With co-mingling here to stay, MRFs will remain an integral part of the UK recycling scene. But how can they deliver the right quality of material? Will Simpson finds out if the proposed MRF Code of Practice sampling regime is up to the task

This article was taken from Issue 71

The need to drive up the quality of recycled material in the UK has long been a concern for the sector. But what is the best way to go about it? Many have thought that the key to this would be government’s Material Recovery Facility (MRF) Code of Practice, which was finally published in draft form in January this year.

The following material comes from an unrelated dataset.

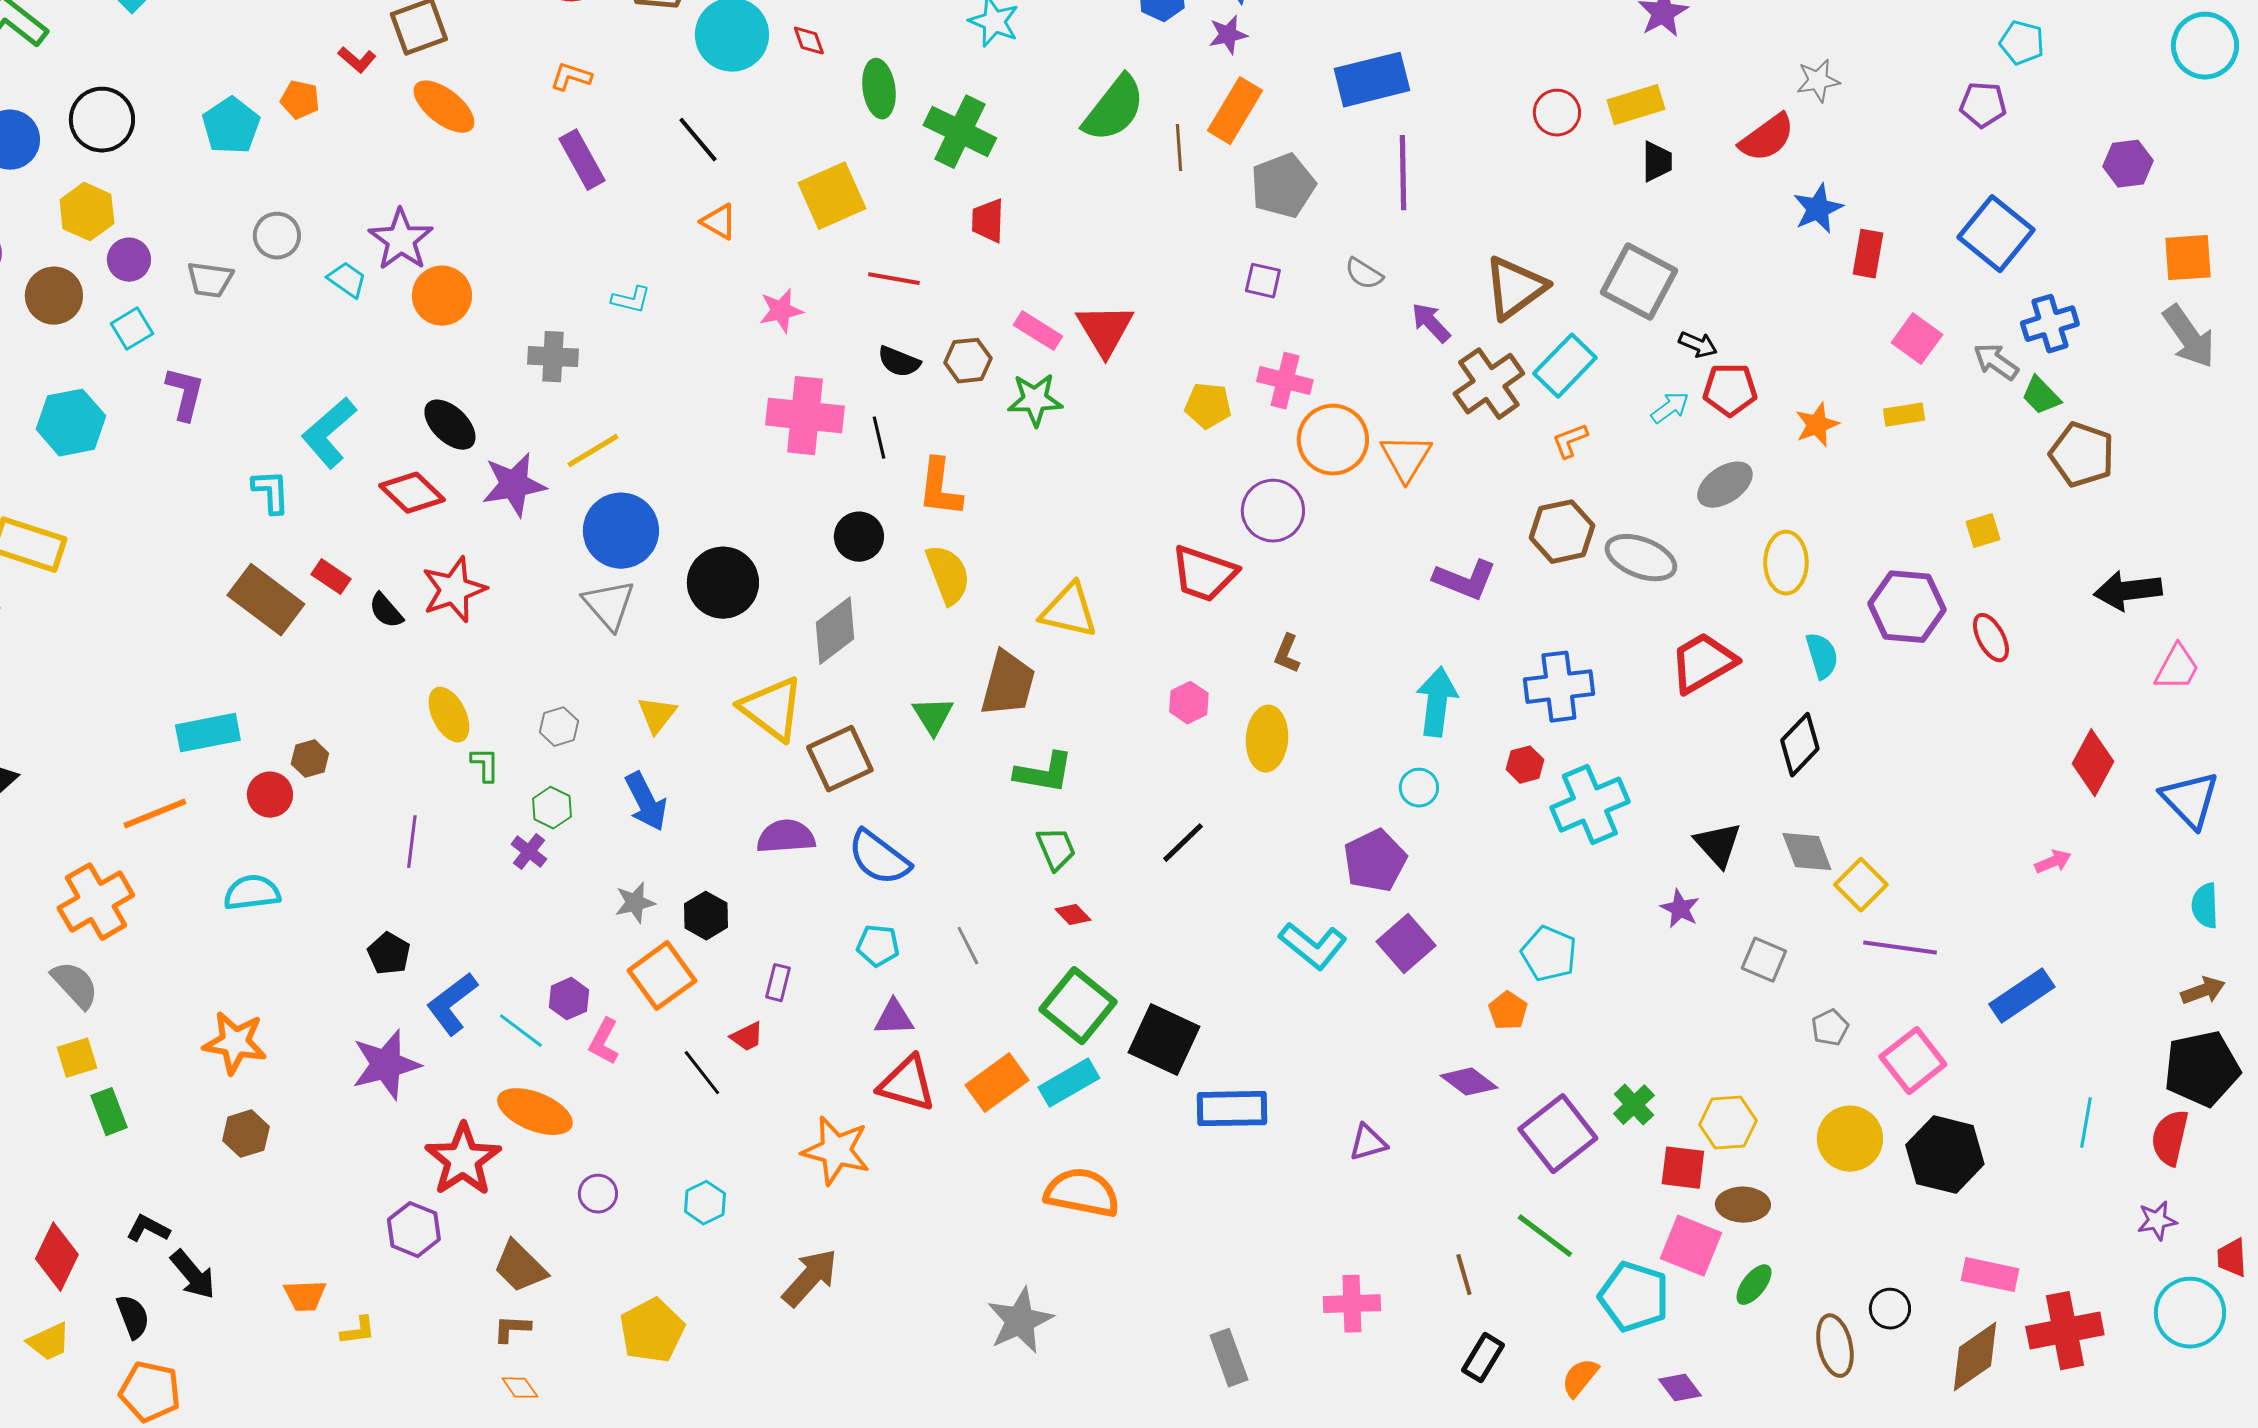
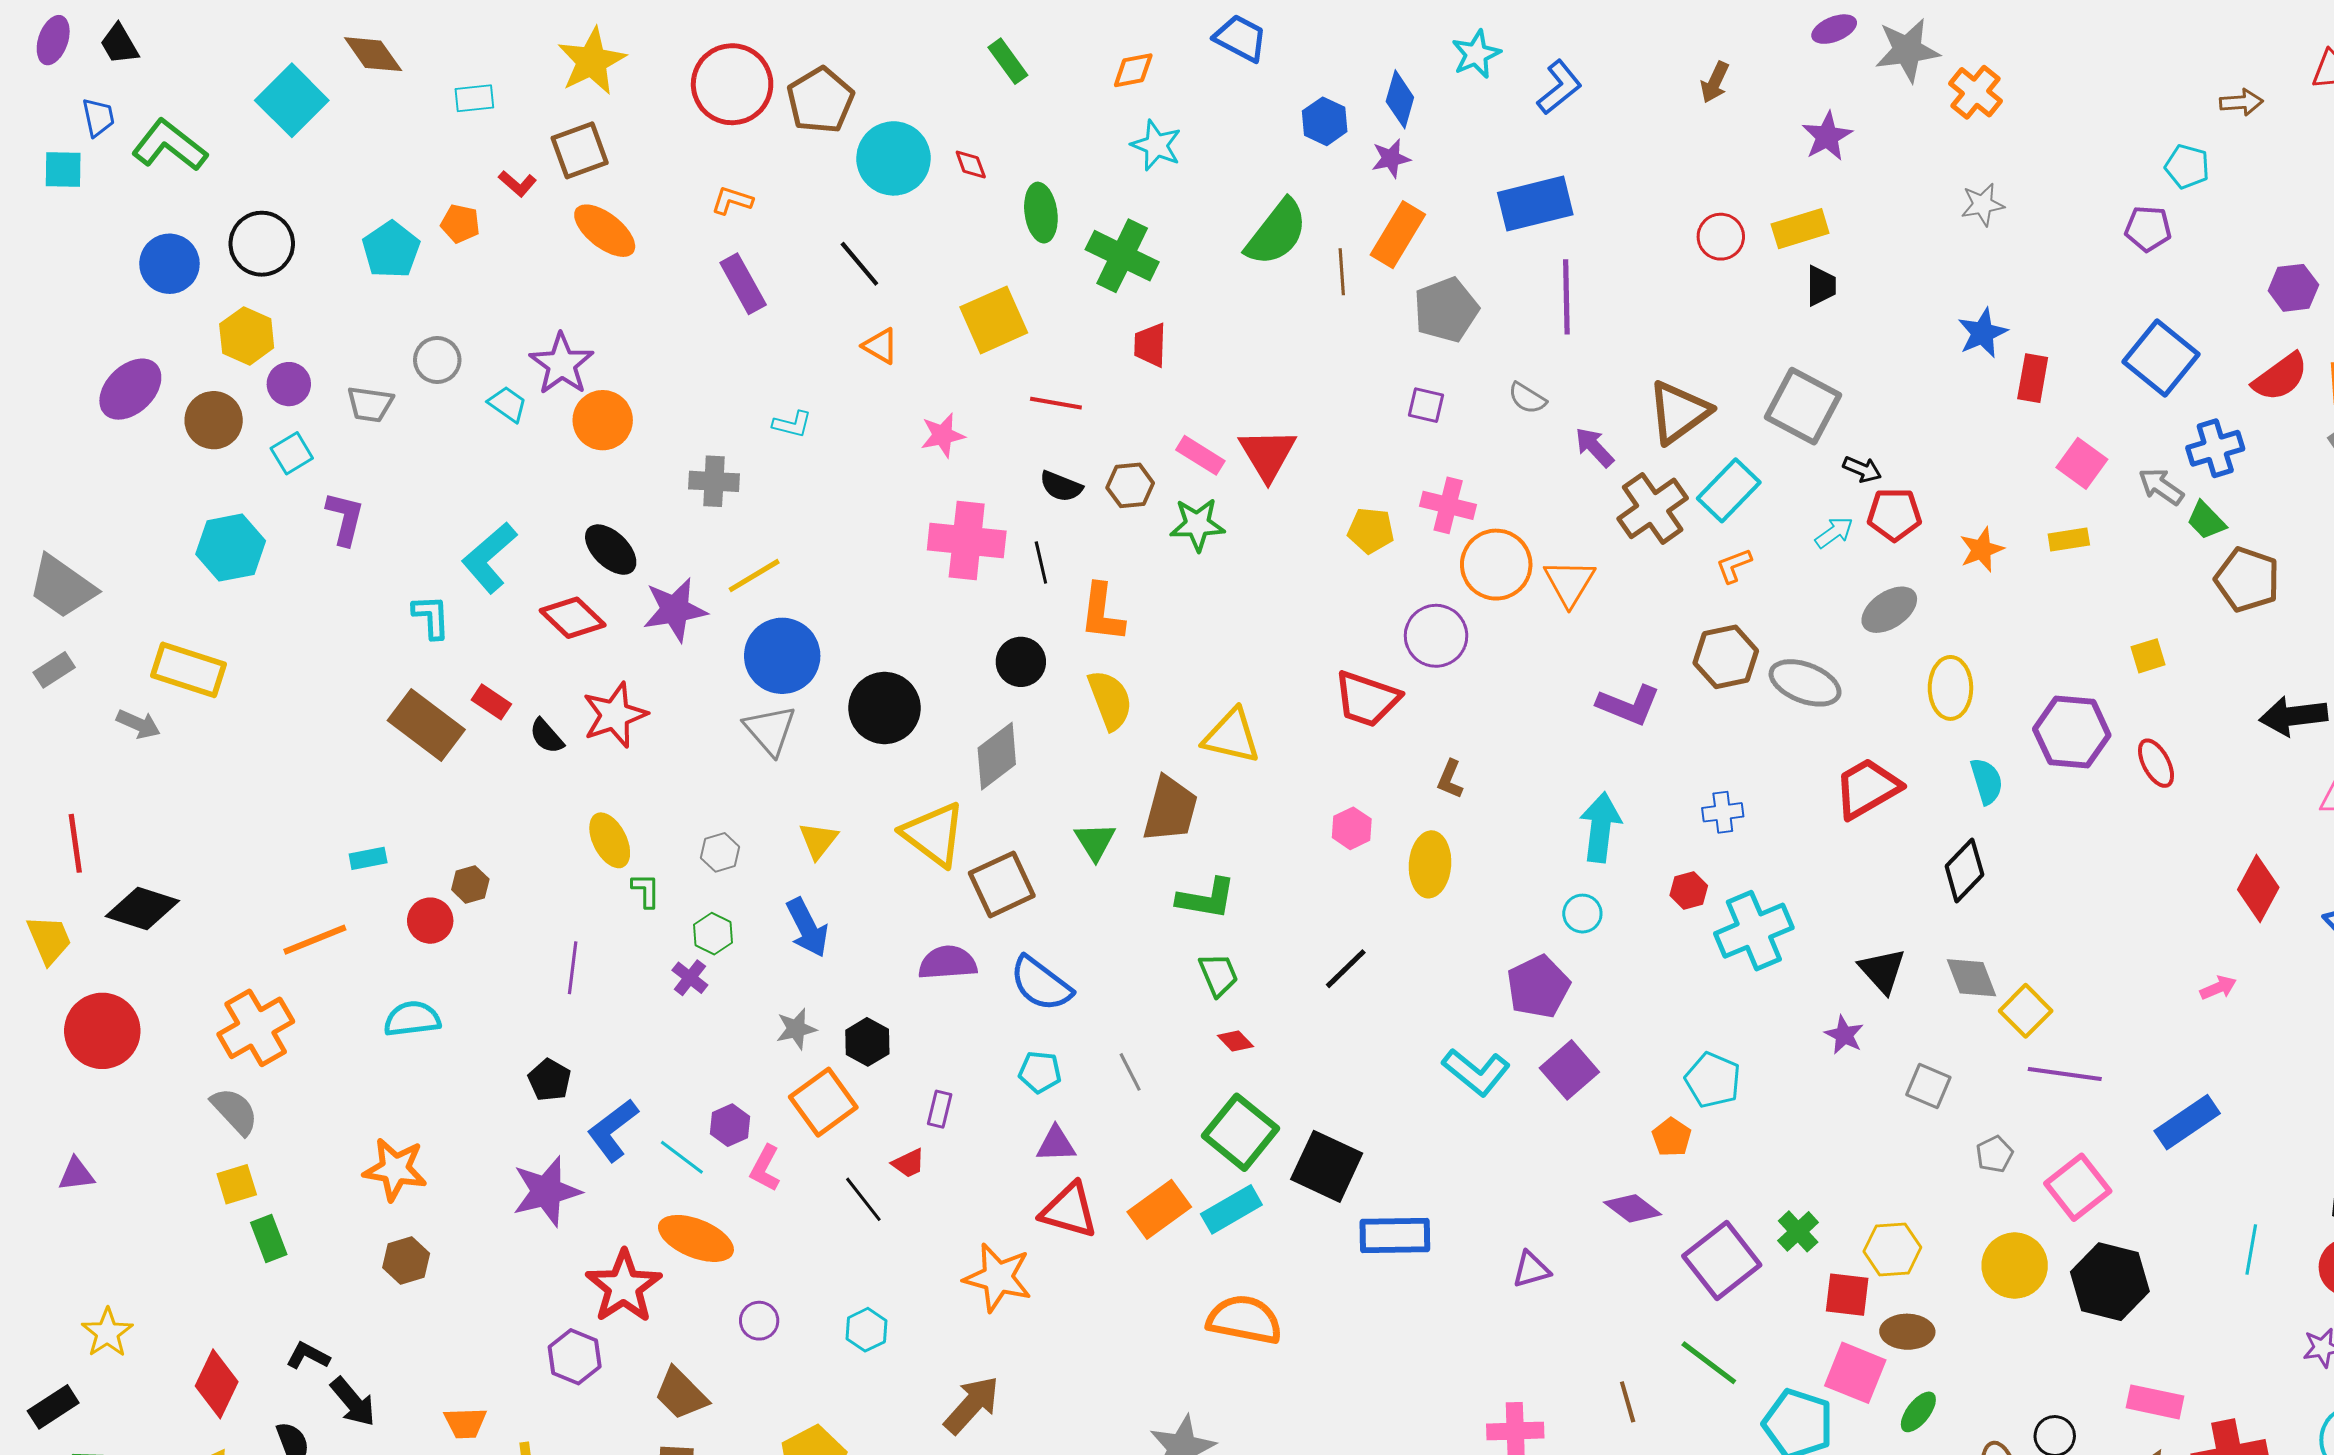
red semicircle: (1767, 138) -> (2280, 377), moved
blue cross: (1559, 687) -> (1723, 812), size x0.6
cyan rectangle: (208, 733) -> (368, 858), size x0.6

At the time of writing, the proposals will make it mandatory for UK MRFs to test the quality of their inputs and outputs, though only those that process over 1,000 tonnes of dry recyclate per annum will be required to do this. Meanwhile, the document recommends that the sample sizes that operators test can be as low as 20 to 25 kilogrammes (kg). Some stakeholders have been far from impressed. “They’re not really serious”, says Ray Georgeson, Chief Executive of the Resource Association, the industry body that represents reprocessors (which ultimately have to deal with MRF material). “The lack of frequency and the small sample sizes will make it very easy for rogue operators to circumvent. There is no provision in the regulations for the Environment Agency (as the regulator) to make unannounced inspections of MRFs and there is not any agreement yet on how sampling is done, the volume of weights, frequencies and the degree of sophistication that might be needed in relation to different material streams.